Although the JSE is approximately 3% down from the pre-downgrade level the sharp appreciation of the rand against other currencies had a major effect on South Africans investing in equity markets offshore as developed markets and emerging markets as measured by the MSCI World$ and MSCI Emerging Market$ indices are down by approximately 13% in terms of rand.
The South African bond market was a star performer among global bond markets since the credit rating cut by S&P. The risk premium on South African debt fell as the yield spread between the South African All Bond Index and the JP Morgan Global bond index narrowed by 1.4% - at a time when inflationary pressures and strong global economic growth lead to yield curves shifting higher, especially longer-dated yields.
A return to investment grade by the S&P and Fitch and a favourable assessment by Moody’s are probably priced into the South African bond and currency markets. So are the expectations that consumer and business confidence will improve further. From an investor’s point of view the question is where to from here.
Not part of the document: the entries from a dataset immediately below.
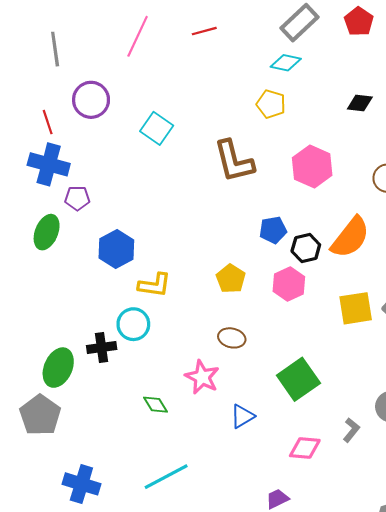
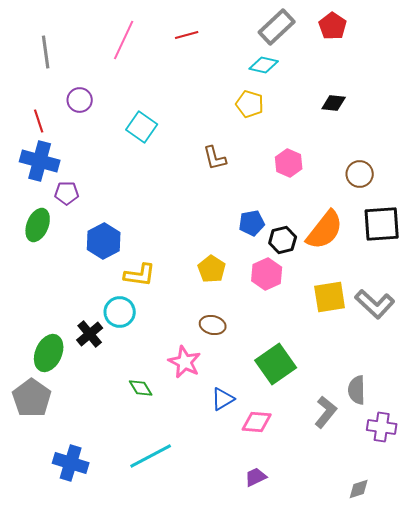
purple circle: (91, 100) -> (80, 100), size x0.7
brown L-shape: (234, 161) -> (215, 158), size x0.6
pink hexagon: (312, 166) -> (289, 163), size x0.7
black cross: (102, 347) -> (90, 334), turned -32
gray L-shape: (351, 430) -> (326, 412), size x1.4
pink diamond: (305, 448) -> (257, 422), moved

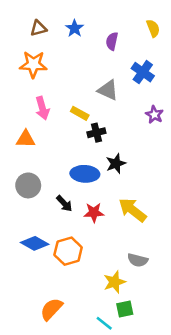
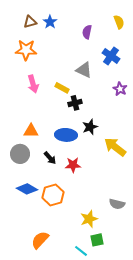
blue star: (75, 28) -> (50, 22), moved
orange triangle: (26, 139) -> (31, 131), moved
gray circle: (28, 185) -> (20, 154), moved
yellow arrow: (133, 210) -> (115, 147), moved
gray semicircle: (138, 260) -> (117, 204), moved

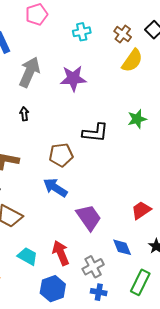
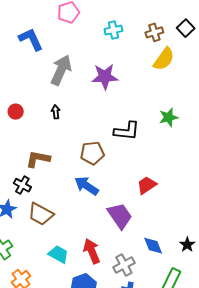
brown cross: (123, 34) -> (154, 32), turned 36
red trapezoid: (141, 210) -> (147, 185), moved

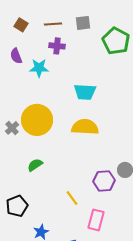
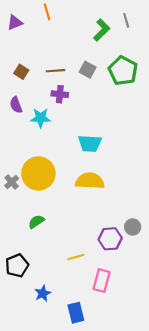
gray square: (83, 23) -> (88, 70), turned 35
green pentagon: (116, 41) -> (123, 71), moved
yellow line: (72, 198) -> (76, 257), turned -70

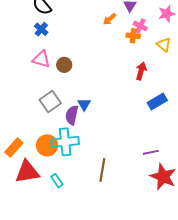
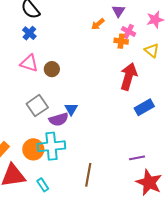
red arrow: (141, 71) -> (129, 76), size x1.5
purple semicircle: (72, 115) -> (59, 119), turned -120

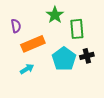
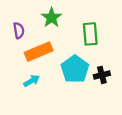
green star: (55, 15) -> (52, 18), moved
black cross: (87, 56) -> (102, 75), moved

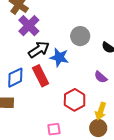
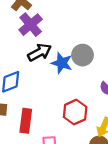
gray circle: (80, 36) -> (83, 55), moved
red rectangle: (41, 76) -> (26, 121), moved, turned 30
A return from tepid to solid economic growth will not occur overnight as several headwinds lie ahead.
The South African economy cannot afford a further strengthening of the rand.
According to my estimates in the region of 20 tonnes of gold representing some 20 000 employees are produced by underground gold mines at a loss.
If the rand strengthens by another 5% while the price of gold in US dollars remains the same, another 10 to 20 tonnes of gold will be mined at a loss and another 10 000 jobs will be at stake.
In the case of platinum producers approximately 700 000 to 800 000 ounces of platinum is mined near break-even levels with the risk that up to 50 000 jobs may be lost should the rand appreciates by 5% while the underlying prices of the metals produced remain unchanged in terms of US dollars.
The multiplier effect – taking into account the dependents of those whose jobs are at risk as well as the impact on their local economies and the economy as a whole – is that in the region of 1 million people’s lives are at risk to poverty.
Furthermore, the global economy is fast approaching the late cycle of the upswing and the signs of overheating are already there.
Long-term interest rates are rising strongly, commodity prices are rising strongly, business and consumer confidence are high, short-term interest rates are rising and production is on a strong upward trend.
It should be remembered that foreign inflows are fickle and when the tide turns the offshore investors are quick to exit the country or hedge the cash by selling the rand and buying hard currencies.
According to World Bank and UNCTAD statistics South Africa had not experienced net foreign direct investment outflows since 1991 but inflows varied widely.
To ascertain the cash or near-cash deposits of foreign investors in South Africa the net foreign transactions as reported by the Bond Exchange of South Africa (BESA) and net foreign transactions in equities were subtracted from the net foreign direct investment inflows into South Africa.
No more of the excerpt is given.